U.S. Cartoonist and Animator Created RCMP Parody
Alex Anderson, the creator of Rocky and Bullwinkle and Dudley Do-Right, died Oct. 22 in Carmel, California, according to reports.
Born in Berkeley, Anderson studied art and apprenticed in the animation business at Terrytoons before enlisting childhood friend Bill Ward to help launch the Crusader Rabbit tv show, which ran from 1949-52. Anderson later created Rocky the Flying Squirrel and Bullwinkle Moose for a new series produced by Ward beginning in 1959 and running until 1964. One of the characters created by Anderson and spotlighted on the Rocky and Bullwinkle show was Dudley Do-Right, an assinine Canadian Mountie, first test-marketed in 1948, who starred in his own serial-style segments that functioned as parodies of silent film serials, with requisite villain (Snidely Whiplash), imperiled heroine (Nell Fenwick), and loyal animal companion (the horse named Horse).

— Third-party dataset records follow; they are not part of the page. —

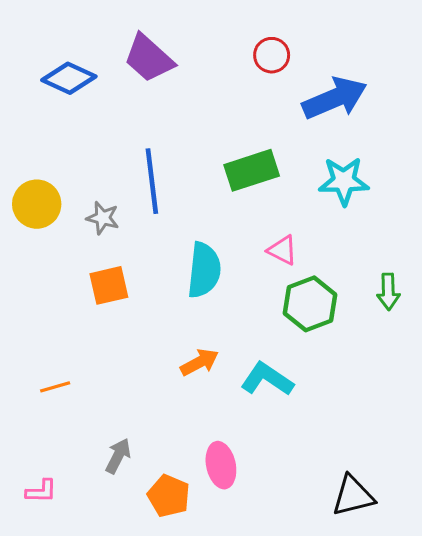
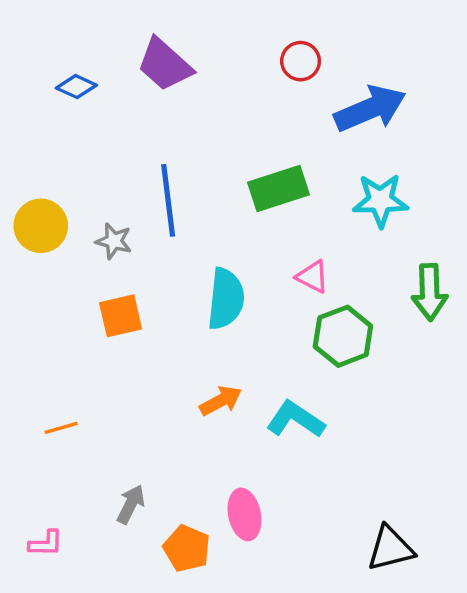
blue diamond: (69, 78) -> (76, 87), size x0.7
green arrow: (388, 292) -> (430, 292), moved, size x1.4

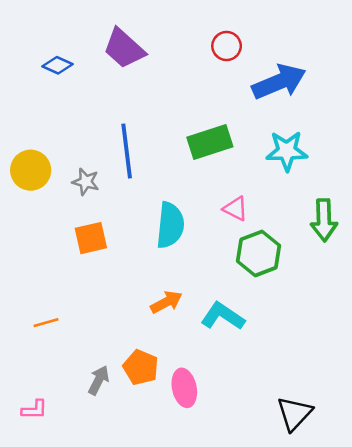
orange pentagon: (187, 548) -> (141, 367), moved
black triangle: (391, 548) -> (294, 413), turned -33

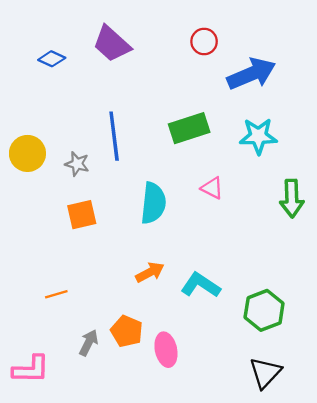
green hexagon: (259, 253) -> (264, 310), moved
orange line: (46, 323) -> (56, 294), moved
pink L-shape: (34, 410) -> (31, 369), size x1.6

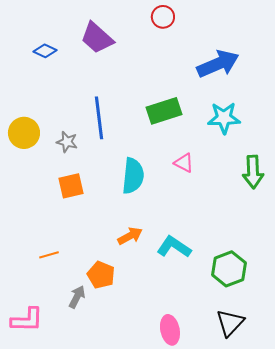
red circle: (204, 41) -> (163, 17), moved
orange pentagon: (127, 331) -> (101, 275), moved
pink ellipse: (166, 350) -> (170, 330), moved

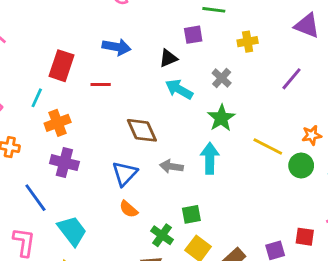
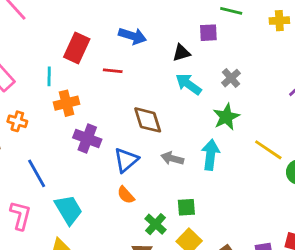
yellow cross: (248, 42) -> (279, 21), moved
cyan line: (37, 98) -> (49, 76), turned -30
purple cross: (64, 163) -> (87, 139), moved

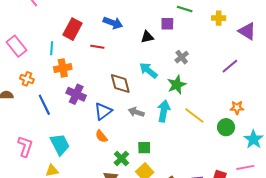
cyan arrow: (189, 84) -> (148, 70), moved
yellow line: (268, 150) -> (194, 116), moved
blue line: (37, 173) -> (44, 105), moved

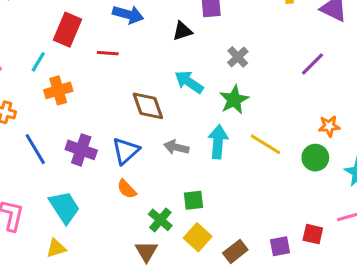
cyan line: (52, 48) -> (38, 62), turned 32
purple cross: (76, 94) -> (81, 150), moved

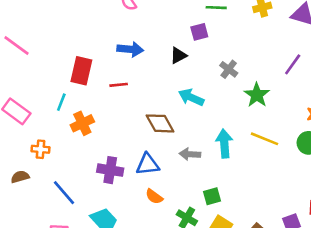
green star: (234, 100) -> (257, 95), moved
blue line: (35, 149) -> (64, 193), moved
blue triangle: (126, 151) -> (148, 164), turned 45

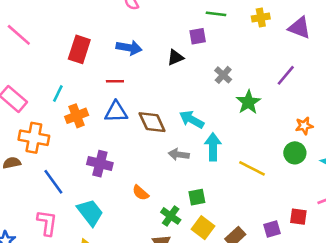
red rectangle: (81, 71) -> (79, 49), moved
cyan arrow: (191, 97) -> (192, 119), moved
yellow line: (265, 139) -> (252, 168), moved
orange cross: (41, 149) -> (34, 138), size x1.6
blue triangle: (148, 164) -> (116, 112), moved

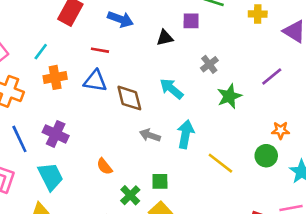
cyan arrow: (192, 119) -> (171, 89), moved
purple cross: (100, 164) -> (56, 134), moved

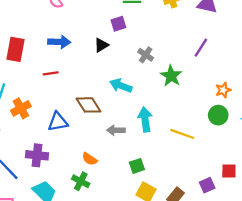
blue triangle: (95, 81) -> (58, 122), moved
orange semicircle: (104, 166) -> (90, 159), moved
green cross: (130, 195) -> (81, 181), moved

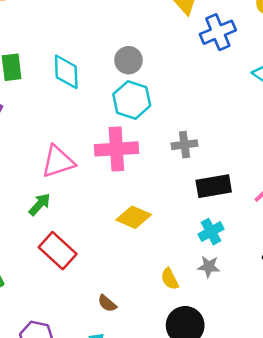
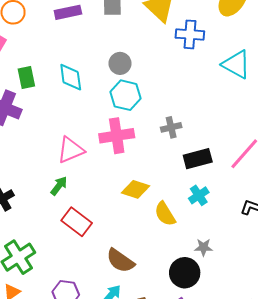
blue cross: (218, 32) -> (190, 34), turned 32
gray star: (209, 267) -> (203, 247), moved
yellow semicircle: (170, 279) -> (165, 214), moved, size x1.4
brown semicircle: (107, 303) -> (120, 261), size x1.8

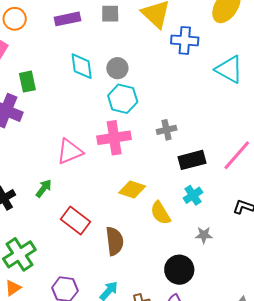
cyan diamond: (71, 77) -> (82, 66), moved
green arrow: (59, 186) -> (44, 188), moved
gray star: (203, 247) -> (204, 235), moved
brown semicircle: (120, 261) -> (115, 241), moved, turned -132

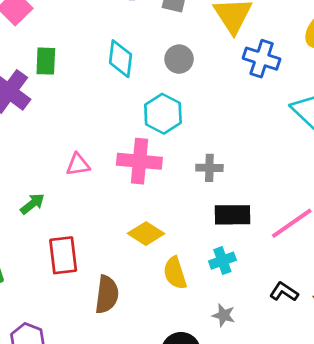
gray circle: (117, 68) -> (179, 59), moved
pink triangle: (70, 151) -> (78, 165), size x0.7
red rectangle: (75, 220) -> (63, 255), turned 32

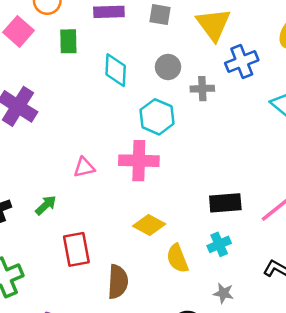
blue cross: (262, 59) -> (242, 62), turned -36
green rectangle: (46, 61) -> (68, 41), moved
gray cross: (209, 168) -> (202, 89), moved

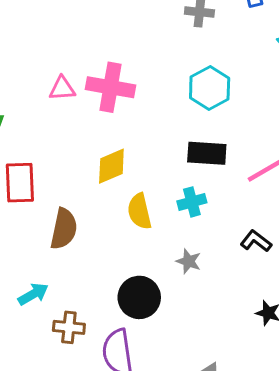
cyan hexagon: (157, 117) -> (210, 88), moved
pink triangle: (84, 167) -> (62, 89), moved
yellow diamond: (149, 225) -> (111, 166), turned -60

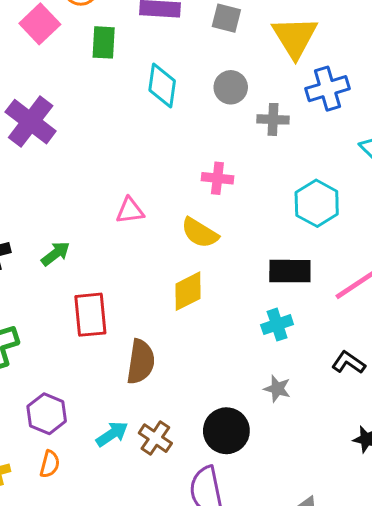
pink cross: (110, 87) -> (217, 178), moved, size x0.6
cyan hexagon: (210, 88) -> (317, 203), moved
yellow semicircle: (139, 211) -> (200, 233), moved, turned -42
brown cross: (69, 327) -> (155, 438), moved, turned 32

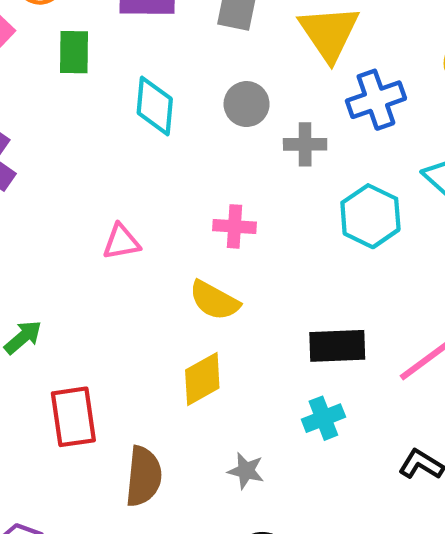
cyan hexagon: (317, 203) -> (370, 216), moved
pink triangle: (130, 211) -> (121, 242), moved
gray star: (277, 389) -> (246, 471), moved

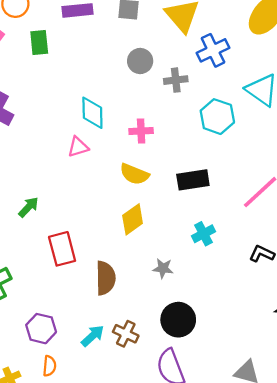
cyan diamond: (155, 106) -> (92, 113), moved
black rectangle: (337, 346) -> (193, 180), moved

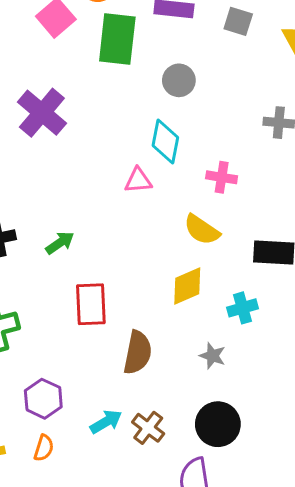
green rectangle: (39, 43) -> (117, 39), size x1.6
gray circle: (140, 61) -> (179, 80), moved
cyan cross: (204, 234) -> (243, 308), moved

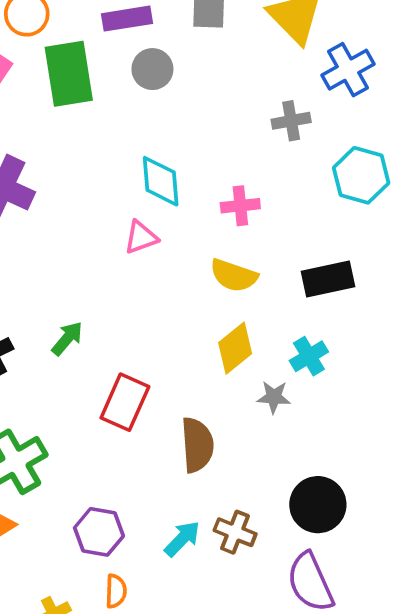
gray circle: (179, 80) -> (152, 69), moved
red rectangle: (91, 304) -> (125, 402), turned 42
gray star: (212, 356) -> (274, 397), moved

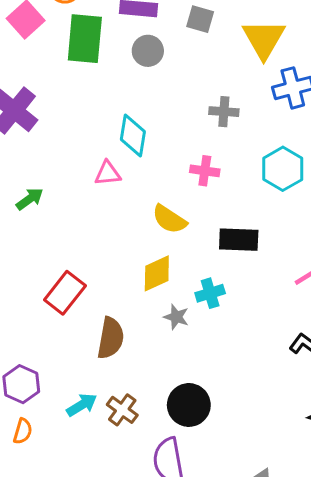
gray cross: (291, 121) -> (224, 112), moved
pink cross: (240, 206) -> (205, 171), moved
green arrow: (67, 338) -> (30, 199), moved

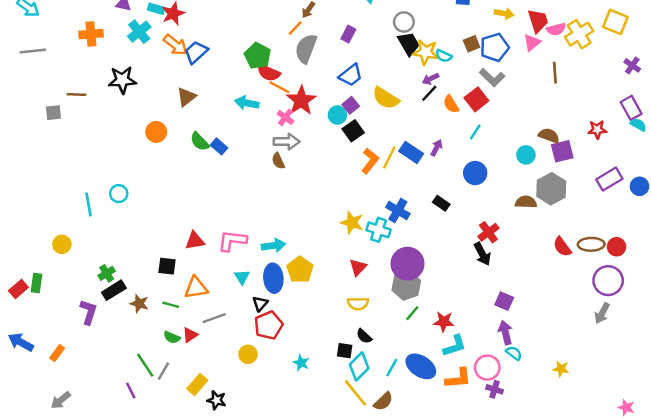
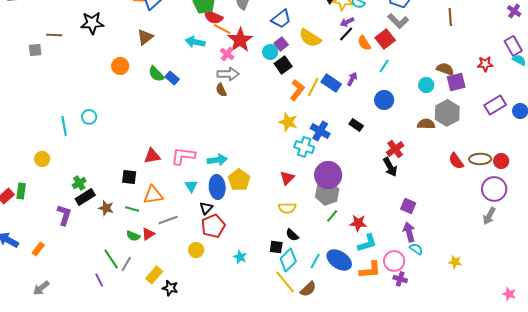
yellow star: (352, 223) -> (288, 122), moved

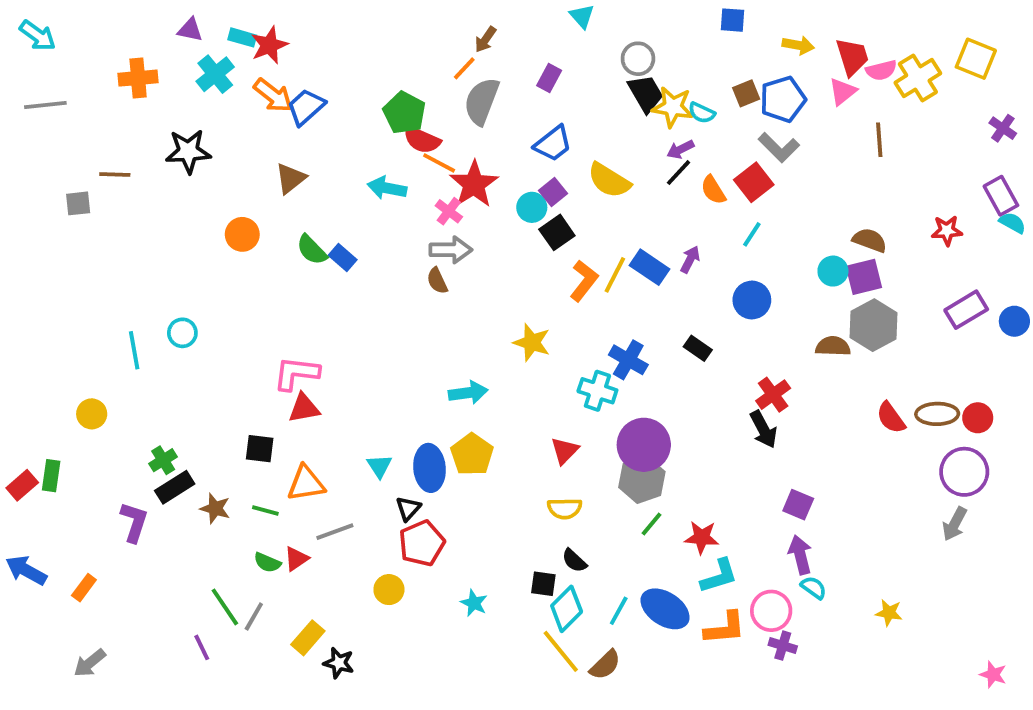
purple square: (456, 82) -> (864, 277), moved
yellow star: (288, 122) -> (532, 342), moved
pink L-shape: (183, 156) -> (296, 373), moved
cyan arrow: (217, 160) -> (468, 393), moved

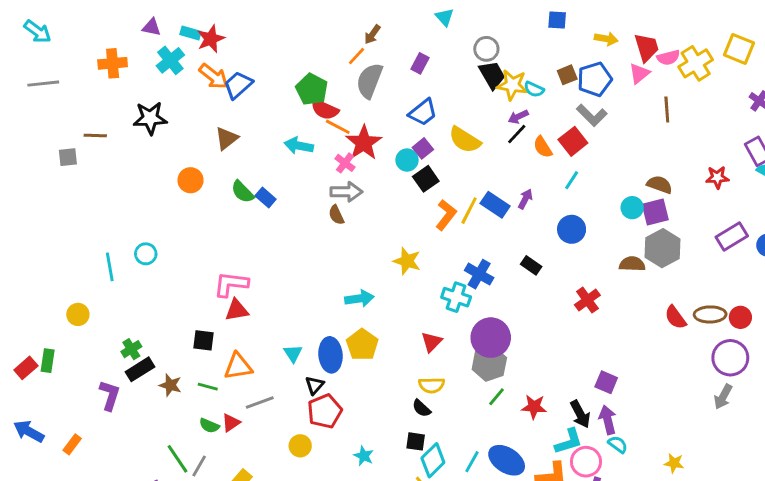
black arrow: (763, 429) -> (580, 414), moved
black semicircle: (574, 561) -> (421, 408), moved
cyan L-shape: (719, 576) -> (569, 441), moved

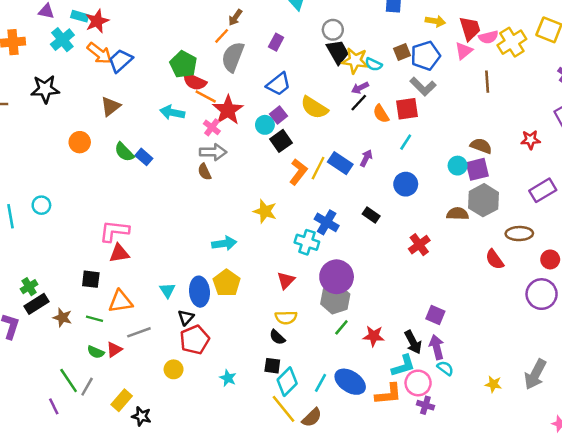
red square: (573, 141) -> (407, 109), turned 30
brown ellipse: (710, 314) -> (519, 234), moved
gray arrow: (723, 397) -> (535, 374), moved, size x1.4

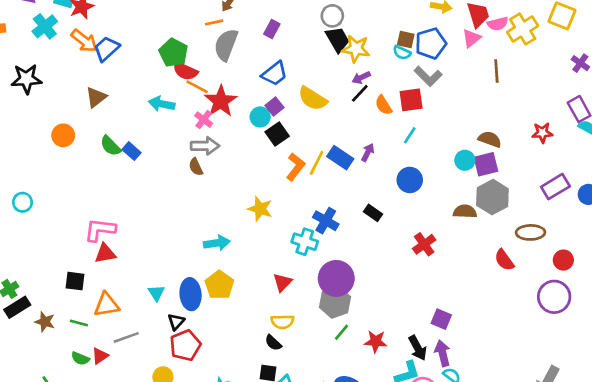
orange line: (222, 36) -> (214, 22), turned 35
brown square: (402, 52) -> (406, 40), turned 35
cyan semicircle: (374, 64) -> (402, 53), moved

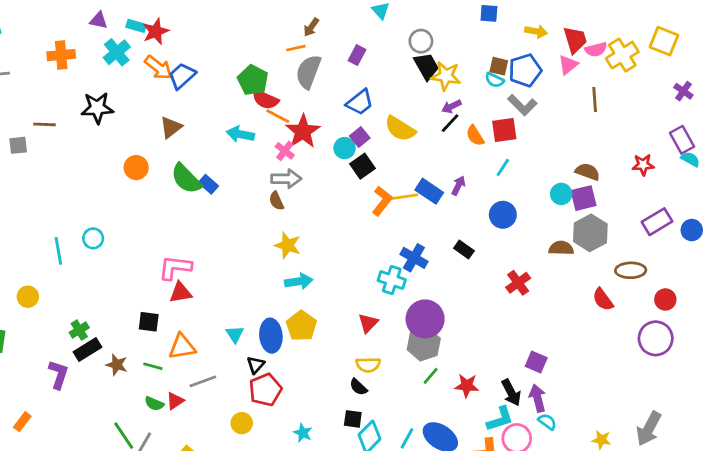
green semicircle: (110, 146) -> (186, 179), size x1.4
yellow line: (317, 163) -> (404, 197), turned 55
yellow star: (260, 209) -> (288, 245), moved

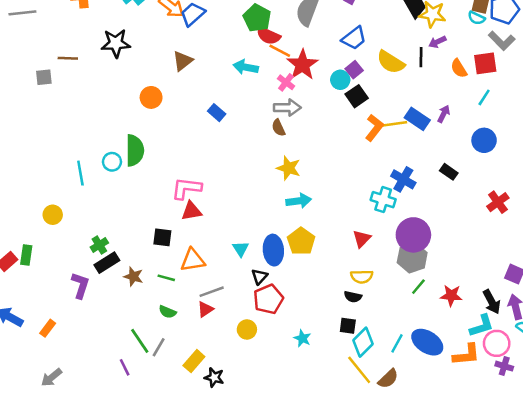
black line: (450, 123) -> (421, 57), moved, turned -42
green semicircle: (186, 179) -> (135, 150), moved, turned -136
black semicircle: (358, 387) -> (353, 297), turned -30
red triangle: (175, 401) -> (205, 309), moved

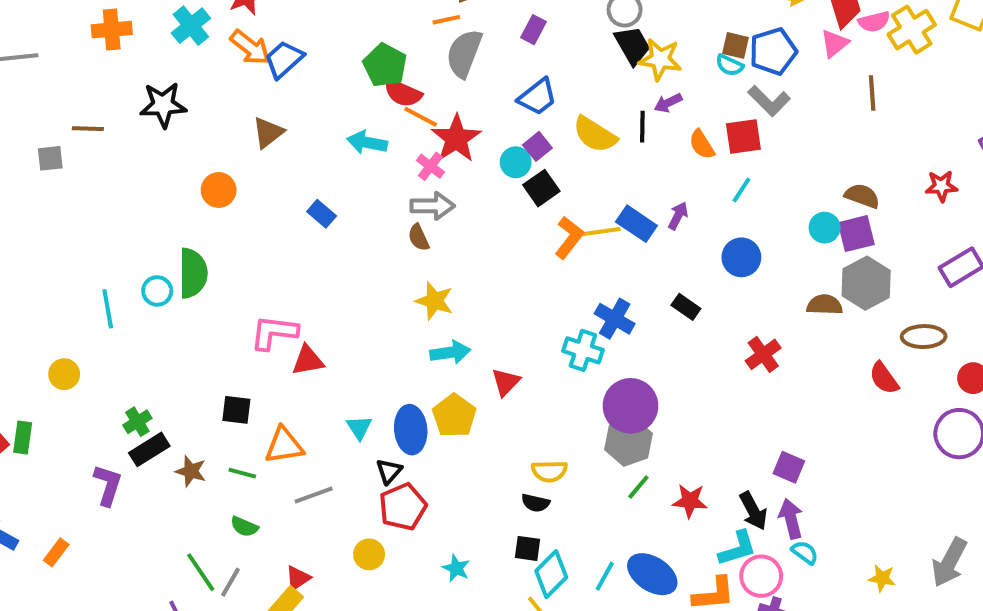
red triangle: (191, 211) -> (308, 360), moved
red triangle: (362, 239) -> (506, 382), moved
red triangle: (205, 309) -> (298, 578), moved

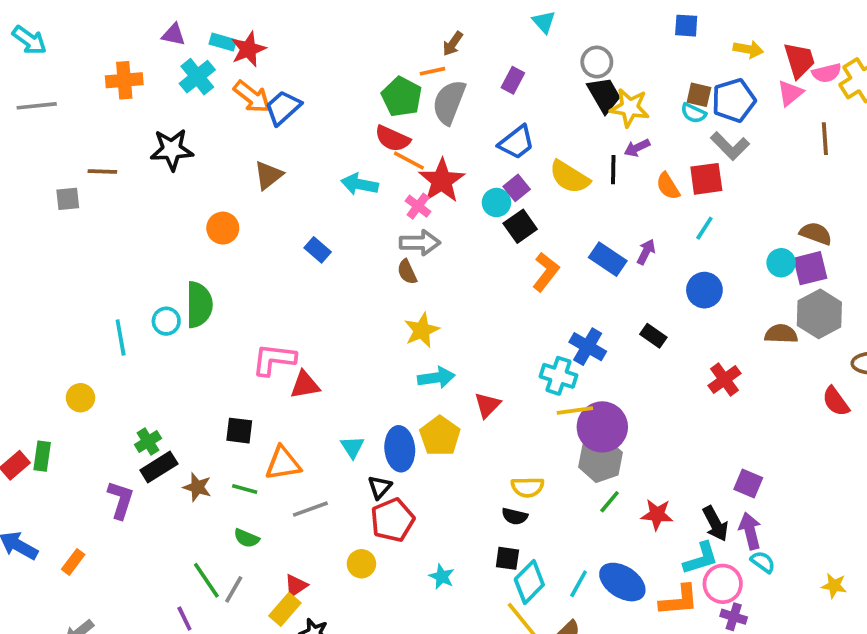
green pentagon: (385, 65) -> (402, 97), moved
yellow line: (601, 232) -> (575, 411), moved
yellow star: (434, 301) -> (422, 330), turned 30

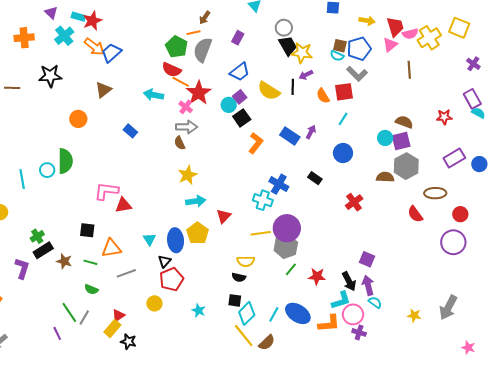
purple triangle: (174, 35) -> (51, 13), turned 32
yellow line: (575, 411) -> (261, 233), moved

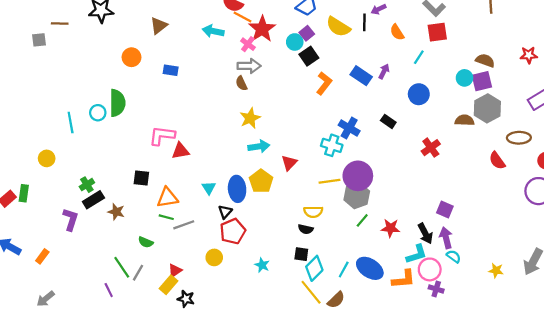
red square: (344, 92) -> (437, 32), moved
blue rectangle: (130, 131) -> (171, 70), moved, turned -32
green line: (90, 262) -> (166, 217), moved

The cartoon was set in Canada and its humour dealt in Canadian stereotypes, puns, quick editing and rapid-fire dialogue, and pop culture satire, along the way becoming one of the most prominent and iconic representations of the RCMP and Canadian culture for an entire generation of viewers. In addition to a self-titled 1969 tv series, the character was widely licensed, featured in Rocky and Bullwinkle comics published by Dell and Gold Key, and in his own 7-issue Charlton series in 1970-71. He was also made into a live-action film in 1999.
Although Anderson’s involvement in the series essentially stopped with the act of creation, he was credited as creative consultant and successfully sued in 1996 for recognition as sole creator, against claims by Ward and voice actor Bill Scott.